Entrambi i motivi sono inammissibili.

Il primo, in quanto insiste sul tema dell’elemento soggettivo senza specificamente censurare la ratio della decisione, sostanziata dall’affermazione che, “indipendentemente da ogni valutazione, ai sensi dell’art. 1915 c.c., del dolo e della colpa”, la perdita del diritto all’indennizzo conseguiva all’inadempimento della clausola 27 della polizza, che imponeva il duplice obbligo di dare avviso scritto e di consentire l’ispezione del veicolo.

Parimenti inammissibile è il secondo motivo in quanto non deduce l’omesso esame di fatti decisivi (secondo il nuovo testo dell’art. 360 c.p.c., n. 5, applicabile ratione temporis), ma si limita a prospettare la possibilità che una diversa valutazione delle condotte delle parti – e dei loro effetti – conducesse la Corte a ritenere irrilevante il mancato adempimento dell’obbligo di dare tempestivo avviso scritto.

Il terzo motivo – attinente al quantum – è formulato senza indicazione di uno specifico vizio e risulta comunque privo di interesse a fronte dell’inammissibilità dei primi due.

Si propone pertanto la dichiarazione di inammissibilità del ricorso, senza condanna alle spese (in difetto di attività difensiva da parte della intimata)”.

A seguito della discussione svolta in Camera di consiglio, il Collegio ha condiviso i motivi in fatto e in diritto esposti nella relazione.

Il ricorso va pertanto dichiarato inammissibile, senza condanna alle spese di lite.

Trattandosi di ricorso proposto successivamente al 30.1.2013, ricorrono le condizioni per l’applicazione del D.P.R. n. 115 del 2002, art. 13, comma 1 quater.

PQM

la Corte dichiara l’inammissibilità del ricorso.

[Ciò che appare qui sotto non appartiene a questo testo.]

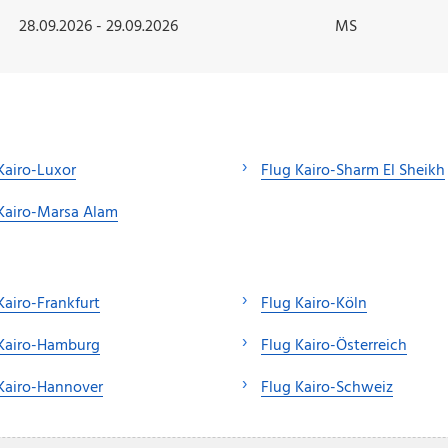
28.09.2026 - 29.09.2026
MS
Kairo-Luxor
Flug Kairo-Sharm El Sheikh
Kairo-Marsa Alam
Kairo-Frankfurt
Flug Kairo-Köln
 Kairo-Hamburg
Flug Kairo-Österreich
Kairo-Hannover
Flug Kairo-Schweiz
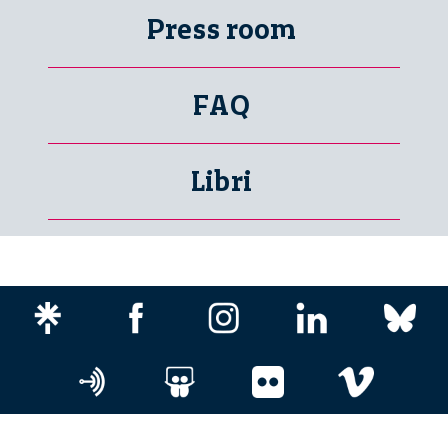
Press room
FAQ
Libri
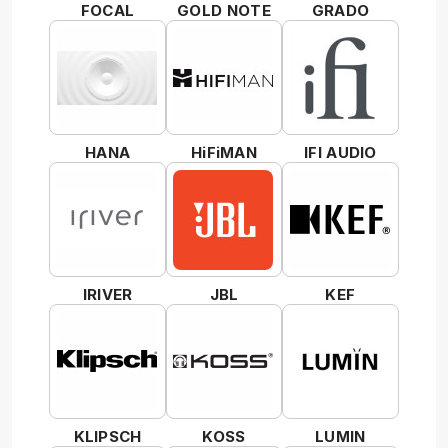
FOCAL
GOLD NOTE
GRADO
HANA
HiFiMAN
IFI AUDIO
IRIVER
JBL
KEF
KLIPSCH
KOSS
LUMIN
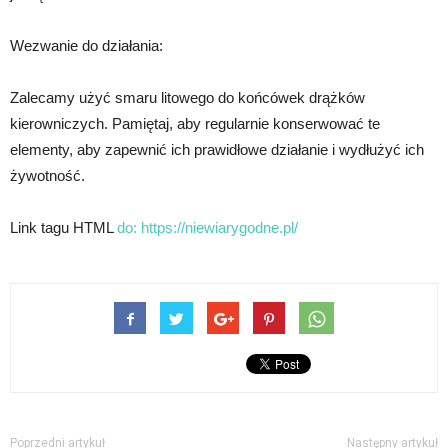
Wezwanie do działania:
Zalecamy użyć smaru litowego do końcówek drążków
kierowniczych. Pamiętaj, aby regularnie konserwować te
elementy, aby zapewnić ich prawidłowe działanie i wydłużyć ich
żywotność.
Link tagu HTML
do:
https://niewiarygodne.pl/
Poprzedni artykuł
Następny artykuł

Nulla per spese.

Ai sensi del D.P.R. n. 115 del 2002, art. 13, comma 1-quater, dà atto della sussistenza dei presupposti per il versamento, da parte del ricorrente, dell’ulteriore importo a titolo di contributo unificato pari a quello dovuto per il ricorso, a norma dello stesso art. 13, comma 1-bis.

Così deciso in Roma, il 10 novembre 2016.